## REQUIRED WORK
The answer is a stretch of the material below, returned exactly: the line containing "Kontakt (1174, 40)", the line containing "Facebook (914, 450)", and all lines between.

## DATA FOR PROCESSING
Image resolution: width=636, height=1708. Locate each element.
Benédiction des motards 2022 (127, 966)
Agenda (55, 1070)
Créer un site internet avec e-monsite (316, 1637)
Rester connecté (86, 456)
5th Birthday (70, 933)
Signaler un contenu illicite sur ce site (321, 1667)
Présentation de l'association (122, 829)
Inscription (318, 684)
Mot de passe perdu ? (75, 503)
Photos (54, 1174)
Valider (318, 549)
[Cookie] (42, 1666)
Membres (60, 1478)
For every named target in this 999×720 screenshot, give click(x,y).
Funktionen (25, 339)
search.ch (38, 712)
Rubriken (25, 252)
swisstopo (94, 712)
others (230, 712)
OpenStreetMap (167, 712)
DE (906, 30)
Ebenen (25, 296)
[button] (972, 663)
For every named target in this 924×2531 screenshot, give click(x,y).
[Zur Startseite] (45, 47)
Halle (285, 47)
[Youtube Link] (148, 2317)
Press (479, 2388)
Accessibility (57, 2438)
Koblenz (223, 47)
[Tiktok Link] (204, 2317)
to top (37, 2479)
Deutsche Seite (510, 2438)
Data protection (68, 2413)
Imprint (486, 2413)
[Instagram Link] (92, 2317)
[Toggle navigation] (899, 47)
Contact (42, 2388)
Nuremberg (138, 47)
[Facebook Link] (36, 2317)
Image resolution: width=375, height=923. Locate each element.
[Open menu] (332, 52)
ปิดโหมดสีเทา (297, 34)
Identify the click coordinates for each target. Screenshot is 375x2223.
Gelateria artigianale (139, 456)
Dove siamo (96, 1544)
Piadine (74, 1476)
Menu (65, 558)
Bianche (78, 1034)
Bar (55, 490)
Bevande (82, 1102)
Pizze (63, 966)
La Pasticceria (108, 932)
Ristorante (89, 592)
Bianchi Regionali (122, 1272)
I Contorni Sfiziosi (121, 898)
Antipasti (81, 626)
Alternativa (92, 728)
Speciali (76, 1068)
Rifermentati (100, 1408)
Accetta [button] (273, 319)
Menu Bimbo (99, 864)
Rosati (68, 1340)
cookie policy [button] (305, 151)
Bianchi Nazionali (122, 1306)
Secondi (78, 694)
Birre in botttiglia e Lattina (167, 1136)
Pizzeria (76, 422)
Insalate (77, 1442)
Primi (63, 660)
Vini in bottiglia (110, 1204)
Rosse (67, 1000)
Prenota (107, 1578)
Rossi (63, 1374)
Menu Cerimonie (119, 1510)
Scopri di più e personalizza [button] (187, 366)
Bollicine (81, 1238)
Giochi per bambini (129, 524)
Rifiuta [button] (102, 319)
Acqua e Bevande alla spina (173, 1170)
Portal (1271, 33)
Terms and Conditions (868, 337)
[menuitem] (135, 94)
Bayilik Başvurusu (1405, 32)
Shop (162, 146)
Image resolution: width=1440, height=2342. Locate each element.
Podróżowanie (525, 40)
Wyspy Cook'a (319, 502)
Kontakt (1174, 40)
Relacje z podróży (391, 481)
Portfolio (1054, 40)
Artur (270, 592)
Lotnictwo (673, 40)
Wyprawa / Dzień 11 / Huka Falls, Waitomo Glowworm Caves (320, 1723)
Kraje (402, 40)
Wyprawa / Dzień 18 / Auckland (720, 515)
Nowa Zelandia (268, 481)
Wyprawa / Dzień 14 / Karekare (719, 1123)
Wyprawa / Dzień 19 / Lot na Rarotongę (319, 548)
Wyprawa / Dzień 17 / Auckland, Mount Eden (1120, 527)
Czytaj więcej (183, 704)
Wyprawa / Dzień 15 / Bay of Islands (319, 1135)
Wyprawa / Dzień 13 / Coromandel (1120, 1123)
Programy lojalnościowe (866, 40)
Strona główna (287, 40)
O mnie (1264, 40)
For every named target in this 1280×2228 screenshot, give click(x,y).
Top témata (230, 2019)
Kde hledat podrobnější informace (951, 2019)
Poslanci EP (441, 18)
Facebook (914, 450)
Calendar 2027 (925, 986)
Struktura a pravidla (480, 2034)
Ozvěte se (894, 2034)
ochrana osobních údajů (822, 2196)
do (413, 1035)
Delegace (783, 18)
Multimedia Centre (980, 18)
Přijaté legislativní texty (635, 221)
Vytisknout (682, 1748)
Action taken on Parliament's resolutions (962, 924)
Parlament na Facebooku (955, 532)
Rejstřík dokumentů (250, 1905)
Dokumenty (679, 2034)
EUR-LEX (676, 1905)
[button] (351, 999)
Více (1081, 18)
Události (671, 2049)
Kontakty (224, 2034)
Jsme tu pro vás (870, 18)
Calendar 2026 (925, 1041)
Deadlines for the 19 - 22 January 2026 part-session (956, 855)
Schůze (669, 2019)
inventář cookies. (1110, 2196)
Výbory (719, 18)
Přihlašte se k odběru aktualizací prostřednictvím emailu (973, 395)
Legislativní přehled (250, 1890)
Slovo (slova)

## SOLUTION TO THE EXERCISE
Kontakt (1174, 40)
Relacje z podróży (391, 481)
Portfolio (1054, 40)
Artur (270, 592)
Lotnictwo (673, 40)
Wyprawa / Dzień 11 / Huka Falls, Waitomo Glowworm Caves (320, 1723)
Kraje (402, 40)
Wyprawa / Dzień 18 / Auckland (720, 515)
Nowa Zelandia (268, 481)
Wyprawa / Dzień 14 / Karekare (719, 1123)
Wyprawa / Dzień 19 / Lot na Rarotongę (319, 548)
Wyprawa / Dzień 17 / Auckland, Mount Eden (1120, 527)
Czytaj więcej (183, 704)
Wyprawa / Dzień 15 / Bay of Islands (319, 1135)
Wyprawa / Dzień 13 / Coromandel (1120, 1123)
Programy lojalnościowe (866, 40)
Strona główna (287, 40)
O mnie (1264, 40)
For every named target in this 1280×2228 screenshot, give click(x,y).
Top témata (230, 2019)
Kde hledat podrobnější informace (951, 2019)
Poslanci EP (441, 18)
Facebook (914, 450)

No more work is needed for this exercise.